In Apple Configurator 2, right click the devices and select Re-export the URL and repaste that into your server list in Apple Configurator 2. When you go through the resolution, it will ensure all components involved in your enrollment profile work as expected.

 

  1. Navigate to https://enrollment.manage.microsoft.com/EnrollmentServer/Discovery.svc/iOS/ESProxy. This will load an empty page.
  2. In the Microsoft Endpoint Manager admin center, under Home > Devices > iOS/iPadOS > Apple Configurator, select the profile, and then "Export Profile"
  3. Copy the Profile URL from the blade.
  4. In Apple Configurator 2, right click the device and select "Prepare."
  5. Choose "Manual Configuration" in the "Prepare with:" drop down.
  6. Select "New Server" and paste the URL from step 3 into the "Host name or URL" text box.
  7. Click "Next" and proceed as usual.

 

Let us know as if you have any questions on the steps in this post.

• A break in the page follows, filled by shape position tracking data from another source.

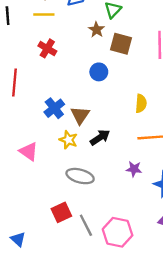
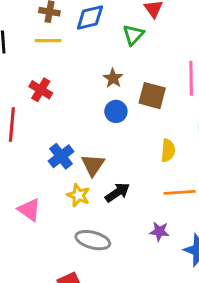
brown star: (96, 30) -> (113, 78), moved
brown square: (121, 44) -> (152, 96), moved
red cross: (47, 48) -> (41, 90), moved

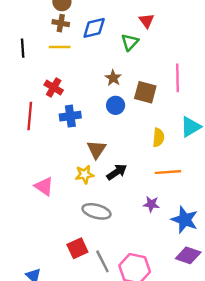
blue cross: (61, 156) -> (70, 116), moved, turned 30
yellow star: (78, 195) -> (85, 174), turned -30

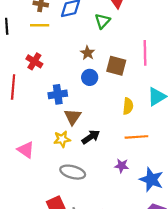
blue cross: (70, 116) -> (58, 94), moved

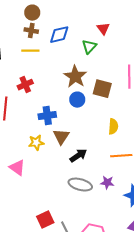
brown star: (88, 53) -> (75, 77), size x1.6
red cross: (34, 61) -> (25, 85), turned 35
yellow star: (62, 139) -> (36, 143), moved
gray ellipse: (73, 172) -> (80, 185), moved

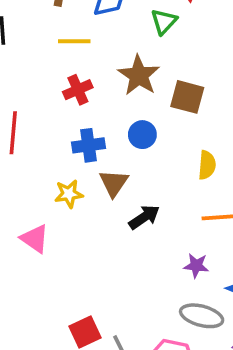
yellow line: (30, 51) -> (74, 41), moved
red cross: (25, 85) -> (78, 90), moved
blue circle: (77, 100) -> (142, 135), moved
gray ellipse: (80, 185) -> (202, 316), moved

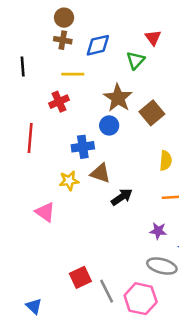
red cross: (78, 90) -> (59, 102), moved
brown square: (187, 97) -> (152, 113), turned 35
blue circle: (142, 135) -> (109, 125), moved
brown triangle: (114, 183) -> (100, 173), turned -45

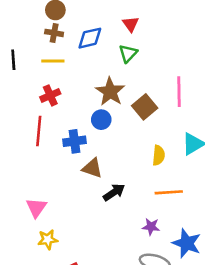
red triangle: (153, 38) -> (131, 24), moved
yellow line: (73, 74) -> (53, 61), moved
red line: (30, 138) -> (39, 131), moved
yellow star: (69, 181) -> (48, 239), moved
pink triangle: (45, 212) -> (36, 208), turned 30

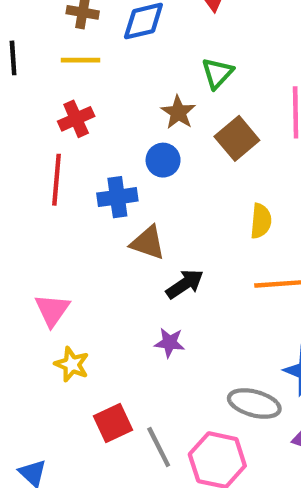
green triangle: (128, 53) -> (217, 73), moved
brown star: (110, 92) -> (178, 112), size x0.7
purple star: (151, 227) -> (170, 343), moved
yellow star: (48, 239) -> (72, 364), turned 30

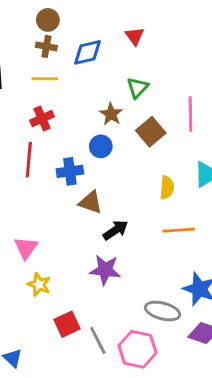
purple star: (170, 343) -> (105, 270), size x1.5

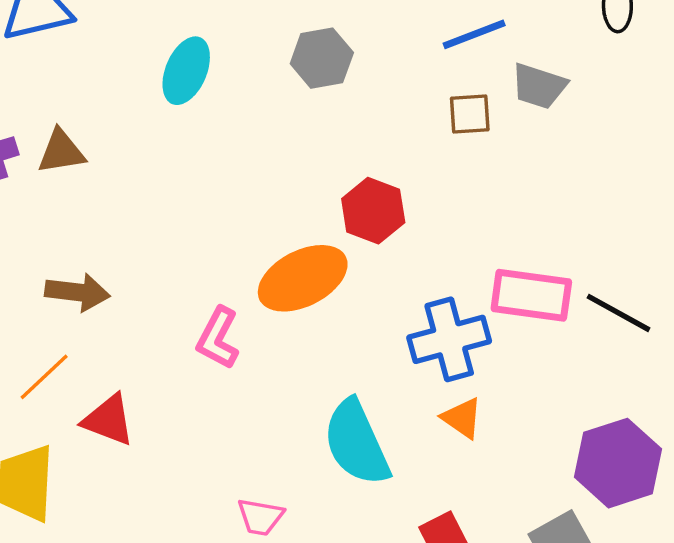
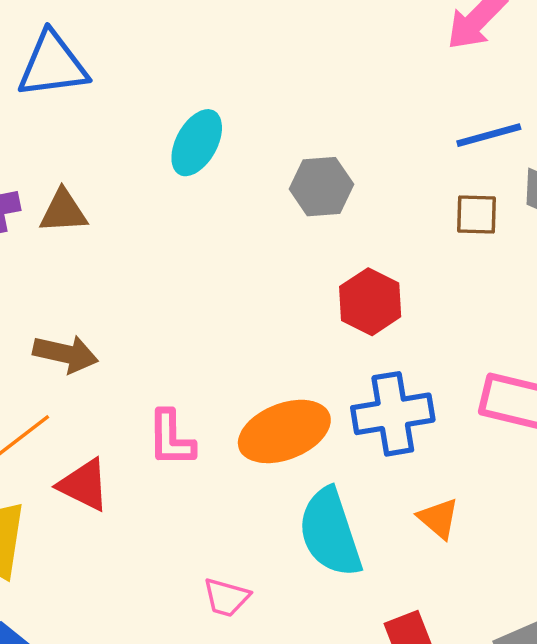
gray hexagon: (322, 58) -> (321, 187), moved
orange ellipse: (303, 278) -> (284, 431), moved
pink L-shape: (218, 338) -> (171, 439), moved, turned -34
blue cross: (449, 339) -> (393, 414), moved

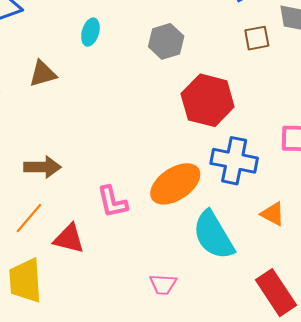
cyan ellipse: (197, 143) -> (90, 32), size x0.7
brown triangle: (63, 211) -> (43, 74), moved
red hexagon: (370, 302) -> (208, 100), size x1.4
blue cross: (393, 414) -> (234, 161), turned 33

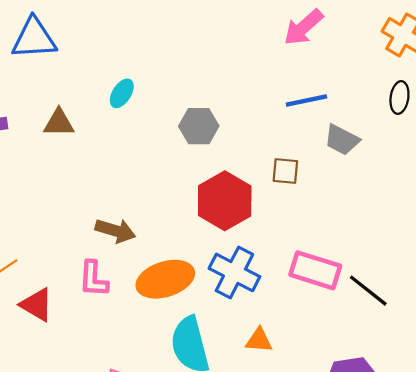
brown square: (257, 38) -> (285, 171), moved
brown arrow: (42, 167) -> (115, 231), moved
orange triangle: (273, 214) -> (259, 340), turned -40

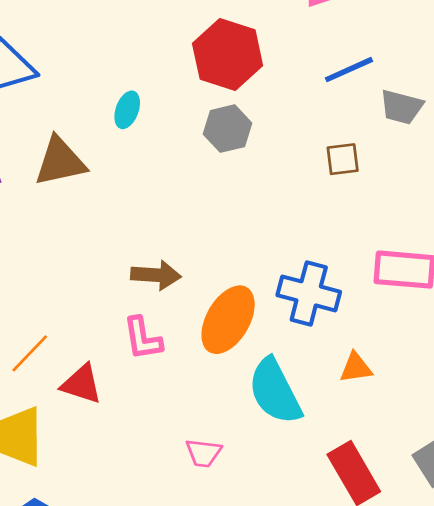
brown triangle: (59, 123) -> (60, 162), size x1.4
red hexagon: (225, 201) -> (228, 55), moved
orange ellipse: (165, 279) -> (228, 320), turned -30

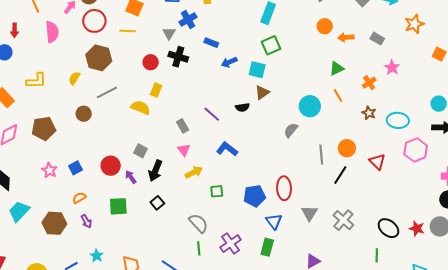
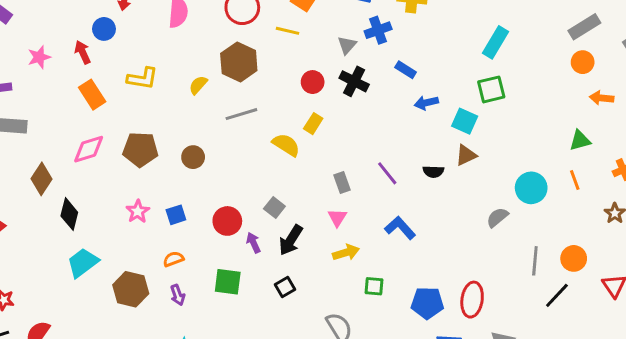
orange circle: (325, 26) -> (583, 62), moved
brown circle: (84, 114) -> (193, 157), moved

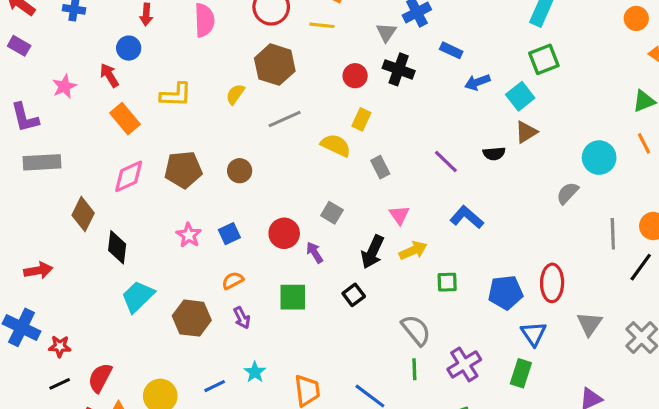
cyan square: (465, 121) -> (520, 96), turned 35
gray rectangle: (342, 183) -> (380, 167), moved
black arrow: (291, 240) -> (372, 252), moved

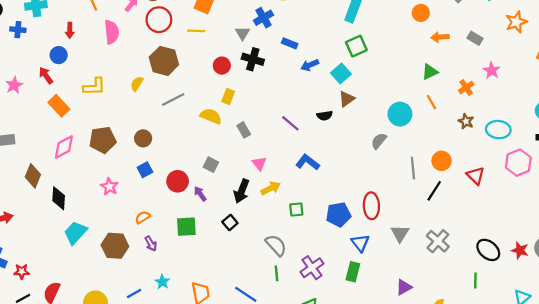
blue square: (229, 234) -> (145, 170), moved

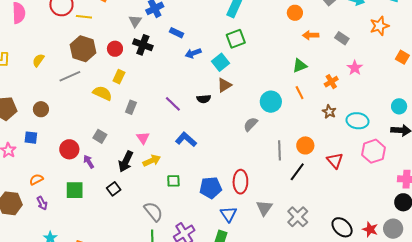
yellow line: (196, 31) -> (84, 17), moved
brown hexagon: (164, 61) -> (83, 49), moved
gray rectangle: (244, 130) -> (131, 107), turned 48
blue square: (145, 170) -> (31, 138), moved, turned 32

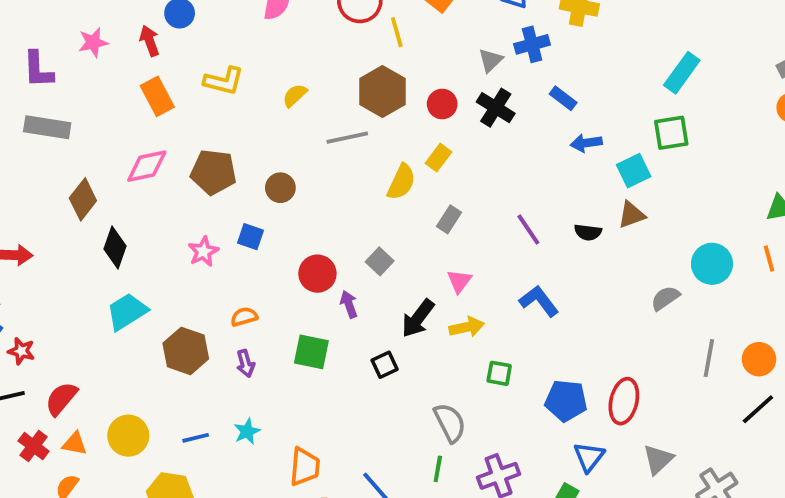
yellow line: (84, 17) -> (397, 32), turned 56
yellow semicircle: (102, 93) -> (401, 182), turned 78
black line: (297, 172) -> (758, 409), moved

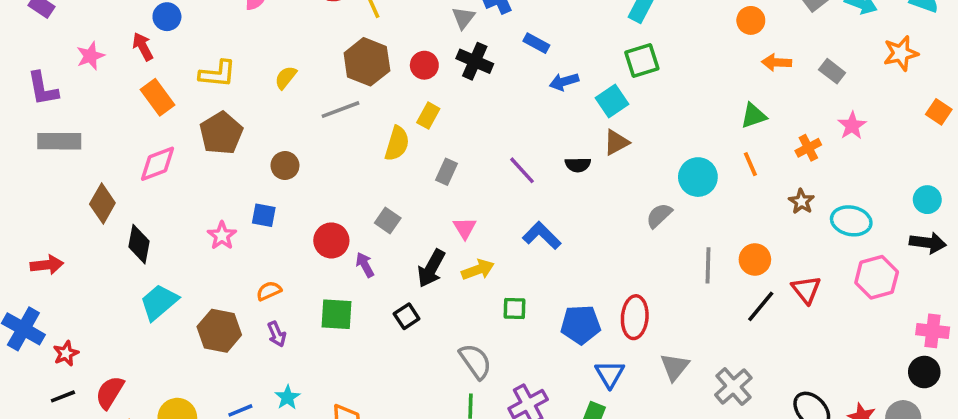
brown pentagon: (213, 172) -> (221, 133), moved, turned -30
red star: (21, 351) -> (66, 353), turned -30

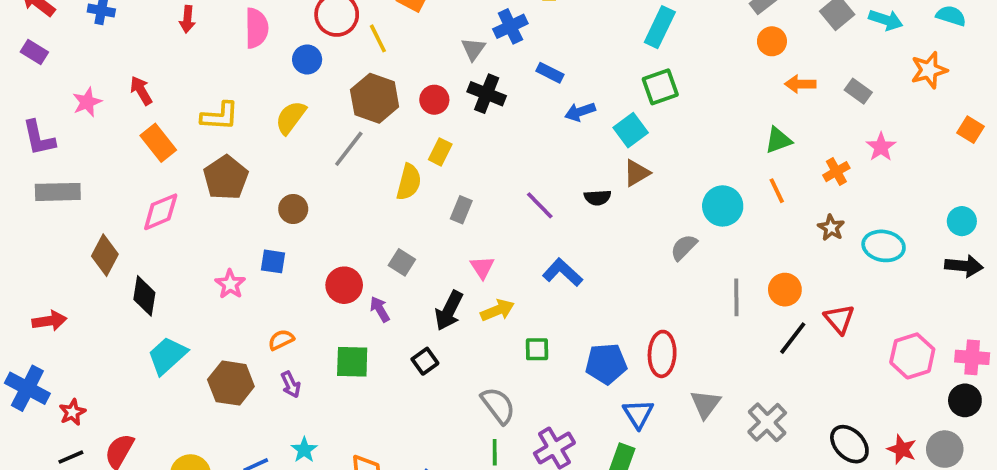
blue circle: (167, 17) -> (307, 59), moved
yellow semicircle: (286, 77) -> (291, 117), size x1.4
gray line: (340, 110) -> (349, 149), turned -30
pink hexagon: (877, 277) -> (912, 356), moved

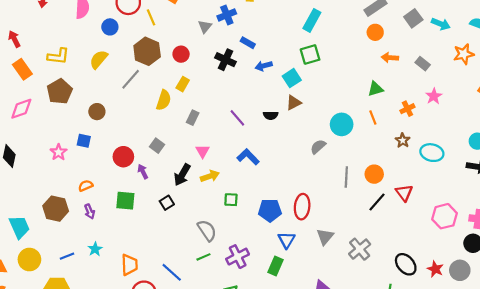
black cross: (487, 94) -> (226, 60), moved
cyan trapezoid: (167, 356) -> (19, 227), moved, turned 105
green line: (495, 452) -> (203, 257), turned 64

Tag @IntuneSuppTeam in Twitter for any questions too!

3 Comments
Microsoft

Useful information for customers with IOS enrollment and TS

Senior Member

Thank you for your help & investigate! (I asked your support team about this issue on December 2020.)

Occasional Visitor

Our organization has been battling this since November of last year - our new IOS devices would not enroll in Intune MDM using Apple Configurator 2.  Started with Apple of course, and they could not figure it out, essentially gave up and and said all I could do was pay for an engineering consulting engagement (starting at $800 per incident).  Seriously?  Totally unimpressed with Apple - they would not even look at the log files being generated by the iPad that clearly showed it was a connection issue caused by an untrusted certificate.

 

Opened a Microsoft ticket and provided them the iPad  log file.  Took a few weeks and escalation  but they figured it out and provided me this link and walked me through the workaround.  Someone at Microsoft needs to send this information over to Apple support.